De Conakry, en passant par la Méditerranée jusqu’en Europe, ce jeune guinéen a accepté de nous livrer son témoignage qui fait froid dans le dos.

A l’entame de l’entretien, notre interlocuteur a expliqué d’abord ce qui lui a poussé d’emprunter le chemin de l’exil par la voie illégale.

« Après l’Université, j’avais des amis qui m’appelaient un peu partout pour me dire Didon, nous, on a abandonné les études parce qu’on sait qu’il y a tellement des diplômés sans emploi dans ce pays-là,  donc, profiter ailleurs, c’est la solution. Donc je me suis dit quand j’étais sur le banc, qu’après l’Université, la première chose que je vais entreprendre, c’est de voyager. C’est pourquoi après le cycle universitaire,  je me suis dit carrément, il faut emprunter le chemin de la traversée. Mais disons, c’est un chemin de l’enfer, il faut être clair avec les mots. De Bamako vers l’Algérie, il y a des choses qui se passent de bizarre» a-t-il expliqué.

Selon Fara Camara, les passeurs contribuent à rendre impossible la vie des migrants. Car, dit-il, ces derniers les soutirent de l’argent pour rien.

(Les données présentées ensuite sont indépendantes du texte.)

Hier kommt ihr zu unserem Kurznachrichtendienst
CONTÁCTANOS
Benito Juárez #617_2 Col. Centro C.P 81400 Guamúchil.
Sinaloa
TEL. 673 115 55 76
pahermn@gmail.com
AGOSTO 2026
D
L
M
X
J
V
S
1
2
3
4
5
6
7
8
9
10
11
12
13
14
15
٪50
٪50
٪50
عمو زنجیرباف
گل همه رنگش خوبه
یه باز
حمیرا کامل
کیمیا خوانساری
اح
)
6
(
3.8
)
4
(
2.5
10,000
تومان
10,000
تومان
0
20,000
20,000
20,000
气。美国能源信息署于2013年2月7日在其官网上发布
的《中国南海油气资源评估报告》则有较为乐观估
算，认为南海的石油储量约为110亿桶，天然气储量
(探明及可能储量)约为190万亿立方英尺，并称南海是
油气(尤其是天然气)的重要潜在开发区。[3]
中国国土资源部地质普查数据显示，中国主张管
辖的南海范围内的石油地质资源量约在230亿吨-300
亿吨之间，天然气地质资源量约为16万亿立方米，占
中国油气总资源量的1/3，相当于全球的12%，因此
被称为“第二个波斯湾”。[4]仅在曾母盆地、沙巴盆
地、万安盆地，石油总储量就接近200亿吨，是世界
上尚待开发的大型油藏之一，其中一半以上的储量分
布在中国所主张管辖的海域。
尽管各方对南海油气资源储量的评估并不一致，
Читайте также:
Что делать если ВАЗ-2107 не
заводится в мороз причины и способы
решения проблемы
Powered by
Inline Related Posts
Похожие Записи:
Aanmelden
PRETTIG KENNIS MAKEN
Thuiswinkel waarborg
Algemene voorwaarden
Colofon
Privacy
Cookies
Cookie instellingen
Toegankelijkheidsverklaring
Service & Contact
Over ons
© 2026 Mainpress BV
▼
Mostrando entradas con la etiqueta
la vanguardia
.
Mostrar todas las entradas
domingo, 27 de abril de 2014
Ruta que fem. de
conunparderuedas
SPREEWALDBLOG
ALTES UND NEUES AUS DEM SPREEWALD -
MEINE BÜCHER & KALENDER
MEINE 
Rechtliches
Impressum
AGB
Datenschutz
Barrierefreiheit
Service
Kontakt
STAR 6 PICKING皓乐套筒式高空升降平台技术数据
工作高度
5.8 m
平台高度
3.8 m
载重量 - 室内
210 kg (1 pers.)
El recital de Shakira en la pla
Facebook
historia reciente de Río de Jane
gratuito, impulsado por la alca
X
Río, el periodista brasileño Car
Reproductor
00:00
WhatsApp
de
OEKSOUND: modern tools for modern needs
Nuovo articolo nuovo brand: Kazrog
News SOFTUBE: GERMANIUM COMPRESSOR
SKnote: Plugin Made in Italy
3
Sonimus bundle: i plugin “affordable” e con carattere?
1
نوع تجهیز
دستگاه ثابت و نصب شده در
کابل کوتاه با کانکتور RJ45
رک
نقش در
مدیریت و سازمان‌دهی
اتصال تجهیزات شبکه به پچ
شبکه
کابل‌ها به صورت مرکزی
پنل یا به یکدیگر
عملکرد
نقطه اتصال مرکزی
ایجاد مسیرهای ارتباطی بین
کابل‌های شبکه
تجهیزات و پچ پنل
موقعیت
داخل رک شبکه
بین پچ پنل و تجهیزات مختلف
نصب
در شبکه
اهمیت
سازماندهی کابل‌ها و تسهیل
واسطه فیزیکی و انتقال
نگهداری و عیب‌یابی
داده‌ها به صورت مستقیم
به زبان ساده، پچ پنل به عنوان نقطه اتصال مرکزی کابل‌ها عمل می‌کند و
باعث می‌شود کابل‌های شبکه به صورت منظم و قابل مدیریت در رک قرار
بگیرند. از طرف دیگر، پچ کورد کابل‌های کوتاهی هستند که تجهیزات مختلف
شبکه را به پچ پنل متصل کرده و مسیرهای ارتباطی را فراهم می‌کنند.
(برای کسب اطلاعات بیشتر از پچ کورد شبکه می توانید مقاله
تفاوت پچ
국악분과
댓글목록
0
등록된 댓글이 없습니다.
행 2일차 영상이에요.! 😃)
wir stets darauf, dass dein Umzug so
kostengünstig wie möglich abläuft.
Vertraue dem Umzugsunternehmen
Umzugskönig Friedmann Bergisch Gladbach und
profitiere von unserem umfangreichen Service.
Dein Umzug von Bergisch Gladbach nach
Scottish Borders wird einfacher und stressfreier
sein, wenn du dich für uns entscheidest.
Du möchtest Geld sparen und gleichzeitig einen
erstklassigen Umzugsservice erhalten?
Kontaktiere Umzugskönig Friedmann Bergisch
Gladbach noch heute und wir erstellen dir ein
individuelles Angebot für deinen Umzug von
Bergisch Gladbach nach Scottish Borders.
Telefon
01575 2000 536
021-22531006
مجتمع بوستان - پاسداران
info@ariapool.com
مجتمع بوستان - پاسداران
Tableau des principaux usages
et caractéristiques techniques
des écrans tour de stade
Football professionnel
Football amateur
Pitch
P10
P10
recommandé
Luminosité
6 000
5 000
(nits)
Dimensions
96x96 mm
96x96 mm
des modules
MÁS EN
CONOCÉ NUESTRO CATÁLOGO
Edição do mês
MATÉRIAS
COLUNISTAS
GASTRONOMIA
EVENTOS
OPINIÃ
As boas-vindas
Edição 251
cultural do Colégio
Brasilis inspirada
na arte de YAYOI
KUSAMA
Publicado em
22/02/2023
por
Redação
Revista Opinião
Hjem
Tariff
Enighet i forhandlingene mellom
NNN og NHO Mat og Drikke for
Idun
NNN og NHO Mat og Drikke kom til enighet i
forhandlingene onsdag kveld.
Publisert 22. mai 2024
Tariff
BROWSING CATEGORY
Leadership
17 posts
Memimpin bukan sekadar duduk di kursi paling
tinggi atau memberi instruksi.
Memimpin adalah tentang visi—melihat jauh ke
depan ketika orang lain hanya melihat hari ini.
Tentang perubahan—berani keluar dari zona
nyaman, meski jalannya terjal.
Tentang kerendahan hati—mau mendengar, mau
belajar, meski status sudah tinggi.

« La première somme qu’on m’a envoyée pour faire la monnaie et quand j’ai fait la monnaie, le monsieur me dit que c’est ton transport ça jusqu’en Italie. Je lui donne, il bouffe mon argent. Une fois à Gao, on vous débarque là-bas, on vous demande d’appeler vos parents, ils vont vous verser de l’argent.  Si l’argent retarde, on te maltraite, on te malmène, on te bastonne. Pas de nourriture à vous donner, pas de l’eau  à vous donner. Pour eux d’abord, la solution, c’est quoi? Quand vous souffrez de plus, ils vont obtenir de l’argent. Quelque part on a subi des maltraitances et du coup quelqu’un m’a envoyé une somme qui pouvait m’aider à rentrer au premier village de l’Algérie. Mais, c’est une question de magouille. Ce sont des trafiquants.  Vous arrivez sur certains territoires où le gouvernement n’existe même pas. Le mot d’ordre là-bas, c’est la violence. Que ça vous plaise ou pas, ce n’est pas leur problème ce qui les intéresse,  c’est leur bisness » a relaté Fara Camara, qui confie également que beaucoup d’autres guinéens ont vécu le même calvaire en voulant se rendre en Europe.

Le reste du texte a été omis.